[Start of Attachment]

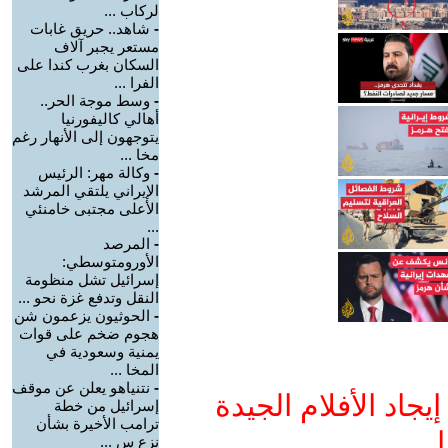
لركاب ...
-
شاهد.. حريق غابات
مستعر يجبر آلاف
السكان بغرب كندا على
الفرا ...
-
وسط موجة الحر..
أهالي كاليفورنيا
يتوجهون إلى الأنهار رغم
مخا ...
-
وكالة مهر: الرئيس
الإيراني يلتقي المرشد
الأعلى مجتبى خامنئي
...
-
المرصد
الأورومتوسطي:
إسرائيل تشل منظومة
النقل وتدفع غزة نحو ...
-
الحوثيون يزعمون شن
هجوم ضخم على قوات
يمنية وسعودية في
المخا ...
-
نتنياهو يعلن عن موقف
جاد الأفلام الجيدة
إسرائيل من خطة
ترامب الأخيرة بشأن
ا
نزع س ...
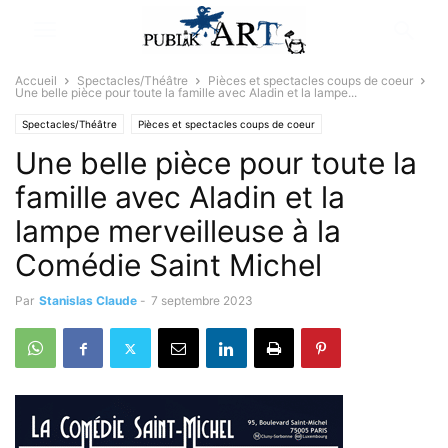
Accueil
Spectacles/Théâtre
Pièces et spectacles coups de coeur
Une belle pièce pour toute la famille avec Aladin et la lampe...
Spectacles/Théâtre
Pièces et spectacles coups de coeur
Une belle pièce pour toute la
famille avec Aladin et la
lampe merveilleuse à la
Comédie Saint Michel
Par
Stanislas Claude
-
7 septembre 2023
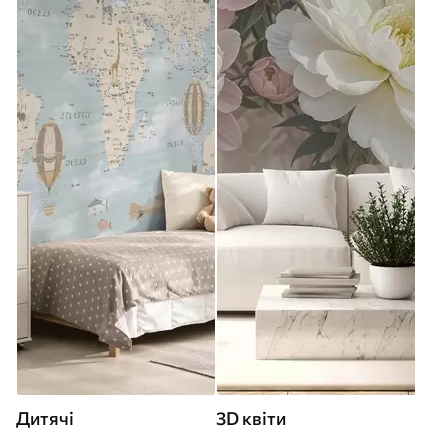
Дитячі
3D квіти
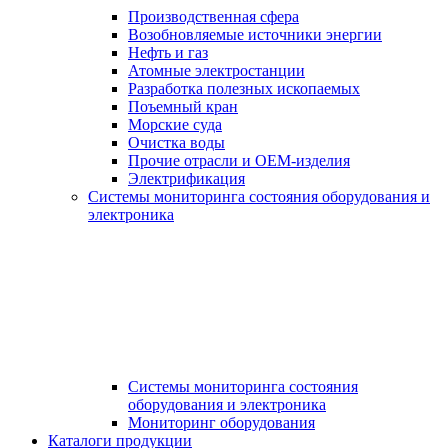
Производственная сфера
Возобновляемые источники энергии
Нефть и газ
Атомные электростанции
Разработка полезных ископаемых
Поъемный кран
Морские суда
Очистка воды
Прочие отрасли и OEM-изделия
Электрификация
Системы мониторинга состояния оборудования и
электроника
Системы мониторинга состояния
оборудования и электроника
Мониторинг оборудования
Каталоги продукции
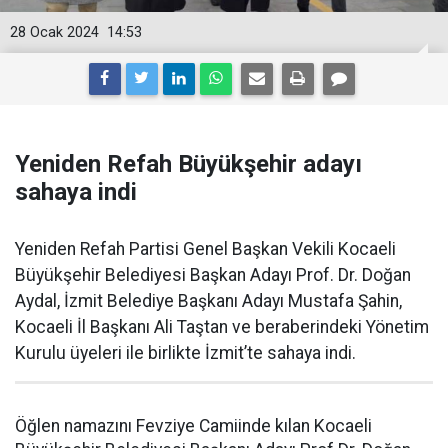
28 Ocak 2024
14:53
Yeniden Refah Büyükşehir adayı
sahaya indi
Yeniden Refah Partisi Genel Başkan Vekili Kocaeli
Büyükşehir Belediyesi Başkan Adayı Prof. Dr. Doğan
Aydal, İzmit Belediye Başkanı Adayı Mustafa Şahin,
Kocaeli İl Başkanı Ali Taştan ve beraberindeki Yönetim
Kurulu üyeleri ile birlikte İzmit’te sahaya indi.
Öğlen namazını Fevziye Camiinde kılan Kocaeli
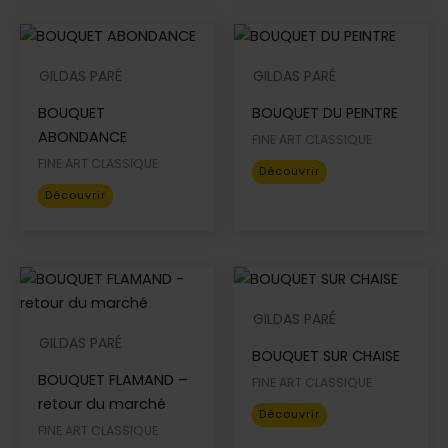
page
page
plusieurs
plusieurs
du
du
variations.
variations.
produit
produit
Les
Les
GILDAS PARÉ
GILDAS PARÉ
options
options
BOUQUET
BOUQUET DU PEINTRE
peuvent
peuvent
ABONDANCE
être
être
FINE ART CLASSIQUE
choisies
choisies
FINE ART CLASSIQUE
Ce
Découvrir
sur
sur
Ce
produit
Découvrir
la
la
produit
a
page
page
a
plusieurs
du
du
plusieurs
variations.
produit
produit
variations.
Les
Les
options
GILDAS PARÉ
options
peuvent
GILDAS PARÉ
BOUQUET SUR CHAISE
peuvent
être
BOUQUET FLAMAND –
être
choisies
FINE ART CLASSIQUE
retour du marché
choisies
sur
Ce
Découvrir
sur
la
FINE ART CLASSIQUE
produit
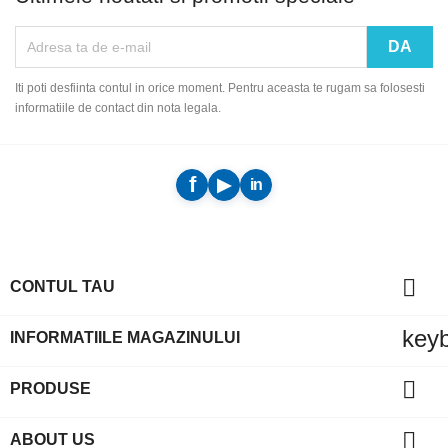
Iti poti desfiinta contul in orice moment. Pentru aceasta te rugam sa folosesti
informatiile de contact din nota legala.

CONTUL TAU
key
INFORMATIILE MAGAZINULUI

PRODUSE

ABOUT US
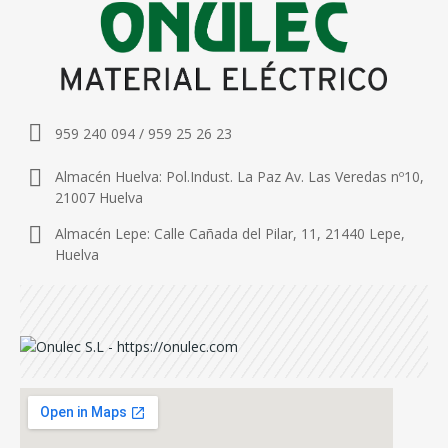
959 240 094 / 959 25 26 23
Almacén Huelva: Pol.Indust. La Paz Av. Las Veredas nº10,
21007 Huelva
Almacén Lepe: Calle Cañada del Pilar, 11, 21440 Lepe,
Huelva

[End of Attachment]

▶ [Task brief] Write out again every line above exactly as given; the pictures do not belong in the copy.

▶ [Expected output]
لركاب ...
-
شاهد.. حريق غابات
مستعر يجبر آلاف
السكان بغرب كندا على
الفرا ...
-
وسط موجة الحر..
أهالي كاليفورنيا
يتوجهون إلى الأنهار رغم
مخا ...
-
وكالة مهر: الرئيس
الإيراني يلتقي المرشد
الأعلى مجتبى خامنئي
...
-
المرصد
الأورومتوسطي:
إسرائيل تشل منظومة
النقل وتدفع غزة نحو ...
-
الحوثيون يزعمون شن
هجوم ضخم على قوات
يمنية وسعودية في
المخا ...
-
نتنياهو يعلن عن موقف
جاد الأفلام الجيدة
إسرائيل من خطة
ترامب الأخيرة بشأن
ا
نزع س ...
Accueil
Spectacles/Théâtre
Pièces et spectacles coups de coeur
Une belle pièce pour toute la famille avec Aladin et la lampe...
Spectacles/Théâtre
Pièces et spectacles coups de coeur
Une belle pièce pour toute la
famille avec Aladin et la
lampe merveilleuse à la
Comédie Saint Michel
Par
Stanislas Claude
-
7 septembre 2023
Дитячі
3D квіти
Производственная сфера
Возобновляемые источники энергии
Нефть и газ
Атомные электростанции
Разработка полезных ископаемых
Поъемный кран
Морские суда
Очистка воды
Прочие отрасли и OEM-изделия
Электрификация
Системы мониторинга состояния оборудования и
электроника
Системы мониторинга состояния
оборудования и электроника
Мониторинг оборудования
Каталоги продукции
28 Ocak 2024
14:53
Yeniden Refah Büyükşehir adayı
sahaya indi
Yeniden Refah Partisi Genel Başkan Vekili Kocaeli
Büyükşehir Belediyesi Başkan Adayı Prof. Dr. Doğan
Aydal, İzmit Belediye Başkanı Adayı Mustafa Şahin,
Kocaeli İl Başkanı Ali Taştan ve beraberindeki Yönetim
Kurulu üyeleri ile birlikte İzmit’te sahaya indi.
Öğlen namazını Fevziye Camiinde kılan Kocaeli
page
page
plusieurs
plusieurs
du
du
variations.
variations.
produit
produit
Les
Les
GILDAS PARÉ
GILDAS PARÉ
options
options
BOUQUET
BOUQUET DU PEINTRE
peuvent
peuvent
ABONDANCE
être
être
FINE ART CLASSIQUE
choisies
choisies
FINE ART CLASSIQUE
Ce
Découvrir
sur
sur
Ce
produit
Découvrir
la
la
produit
a
page
page
a
plusieurs
du
du
plusieurs
variations.
produit
produit
variations.
Les
Les
options
GILDAS PARÉ
options
peuvent
GILDAS PARÉ
BOUQUET SUR CHAISE
peuvent
être
BOUQUET FLAMAND –
être
choisies
FINE ART CLASSIQUE
retour du marché
choisies
sur
Ce
Découvrir
sur
la
FINE ART CLASSIQUE
produit
Iti poti desfiinta contul in orice moment. Pentru aceasta te rugam sa folosesti
informatiile de contact din nota legala.

CONTUL TAU
key
INFORMATIILE MAGAZINULUI

PRODUSE

ABOUT US
959 240 094 / 959 25 26 23
Almacén Huelva: Pol.Indust. La Paz Av. Las Veredas nº10,
21007 Huelva
Almacén Lepe: Calle Cañada del Pilar, 11, 21440 Lepe,
Huelva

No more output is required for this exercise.